X shape is:  (39774, 3187) Y shape is (39774,)


In [29]:
##make sure there are no nan values
np.any(np.isnan(X)), np.any(np.isnan(Y))

(False, False)

In [30]:
## Next we check that our one hot encoding worked, and that we have 1 values in our empty matrix
sum = 0
for item in X:
    for num in item: 
        sum = sum + num

In [31]:
print(sum)

752205.0


## E)

In [37]:
##Gaussian Naive Bayes
gnb = GaussianNB()
scores_gnb = cross_validation.cross_val_score(gnb, X, Y, cv=3)
scores_gnb.mean()

0.26502153877819484

In [38]:
##Bernouli Naive Bayes
bnb = BernoulliNB()
scores_bnb = cross_validation.cross_val_score(bnb, X, Y, cv=3)
scores_bnb.mean()

0.71317996873139122

If we look at naive Bayes, there is a drastic difference in performance. Bernoulli NB almost performs as well as Logistic Regression with a perfomance of .71. Gaussian on the other hand performs with a very poor rate of .26. A possible explanation is that the Bernoulli distribution more closely matches the Yummly data set, and Gaussian distriutions do not do a particularly good job of modeling the data. Additionally, Bernoulli Naive Bayes by its very nature is designed to only deal with binary values.

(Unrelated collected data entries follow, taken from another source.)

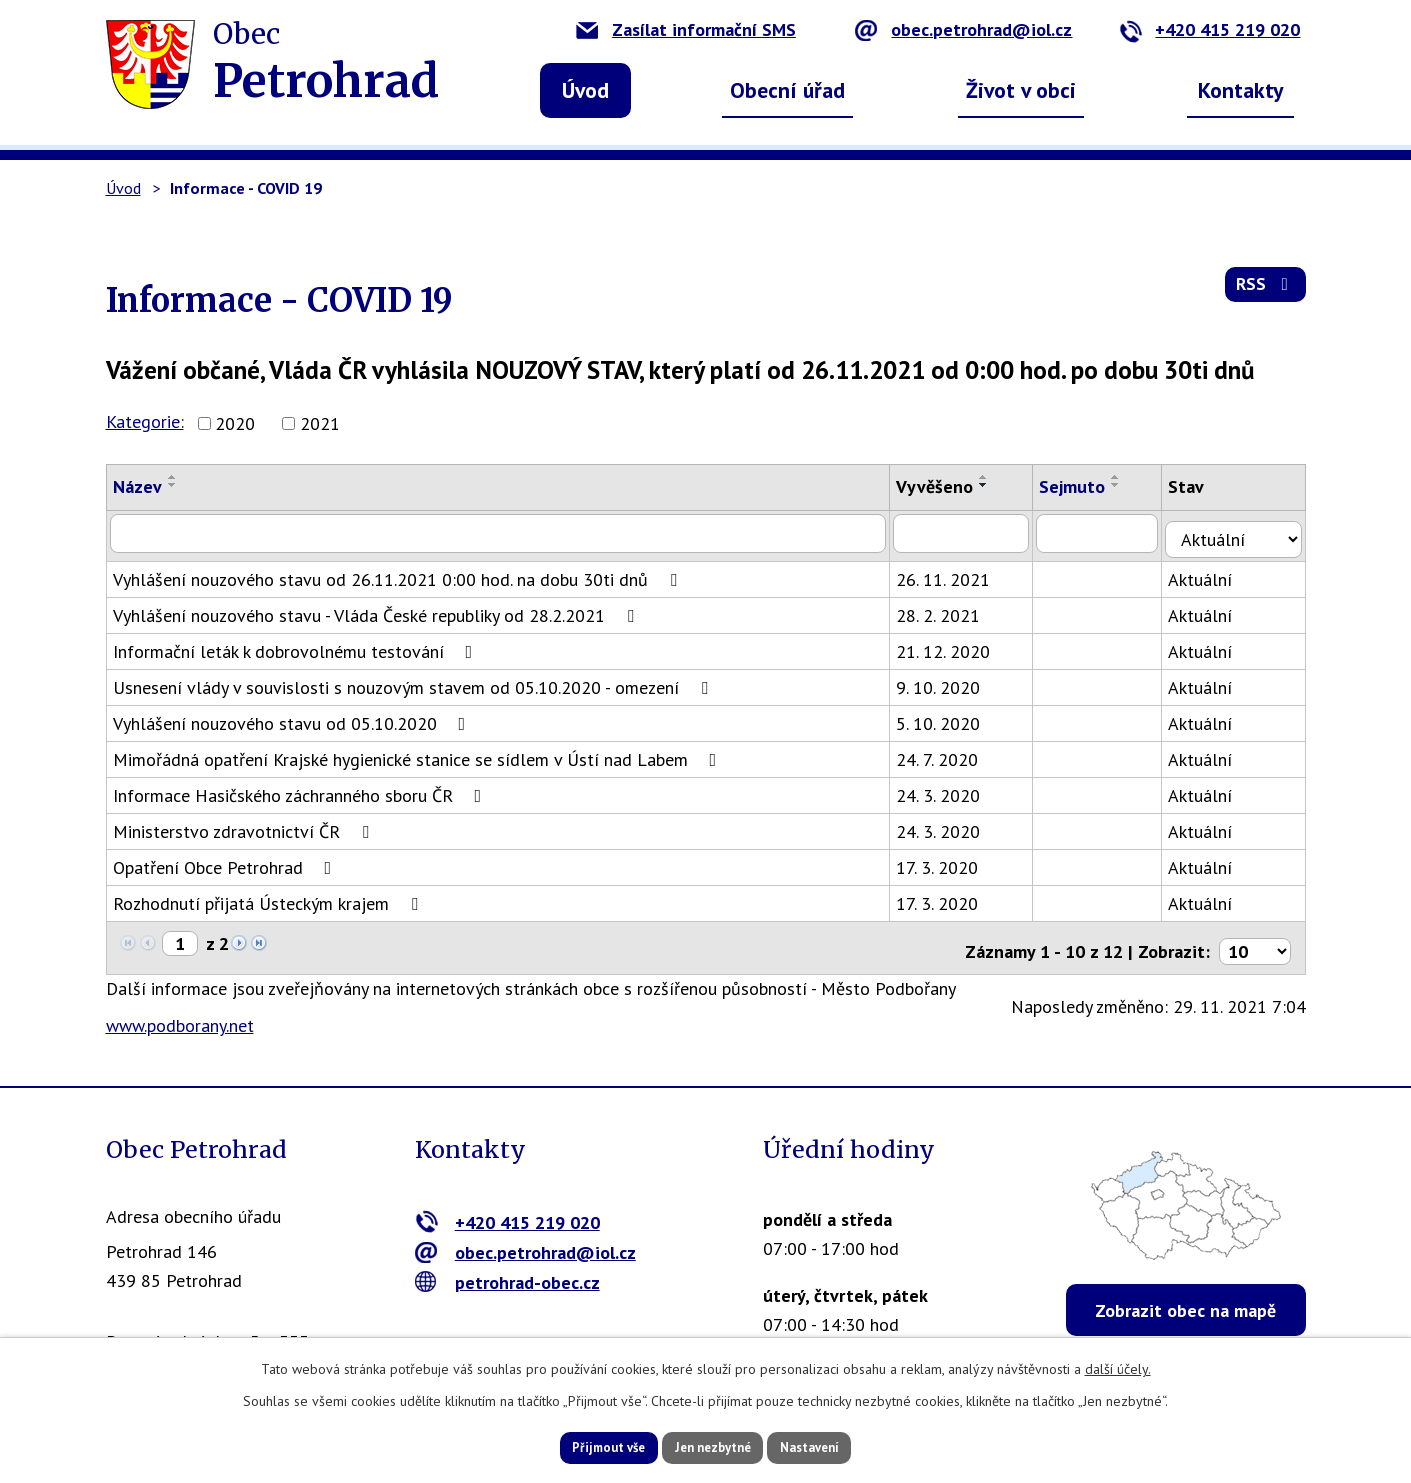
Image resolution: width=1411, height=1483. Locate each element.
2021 (320, 423)
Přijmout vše (583, 1446)
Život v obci (1021, 90)
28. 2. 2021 (948, 609)
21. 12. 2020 (953, 645)
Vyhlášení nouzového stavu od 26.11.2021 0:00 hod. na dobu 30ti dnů (399, 573)
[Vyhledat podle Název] (503, 533)
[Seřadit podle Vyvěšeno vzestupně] (994, 477)
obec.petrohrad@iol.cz (963, 29)
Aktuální (1214, 573)
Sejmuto (1084, 486)
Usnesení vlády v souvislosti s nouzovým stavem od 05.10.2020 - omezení (414, 681)
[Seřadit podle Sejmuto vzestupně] (1128, 477)
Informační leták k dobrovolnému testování (297, 645)
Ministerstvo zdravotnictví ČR (245, 825)
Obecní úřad (787, 90)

Since our data is one hot encoded, it is enginerred more for Bernoulli then Gaussian. 

## F

In [40]:
scores = cross_validation.cross_val_score(LogisticRegression(), X, Y, cv=3)
scores.mean()

0.78199308839376502

We see as expected that with 3 Fold Cross Validation, Logistic Regression performs the best with projected perfomance of .78.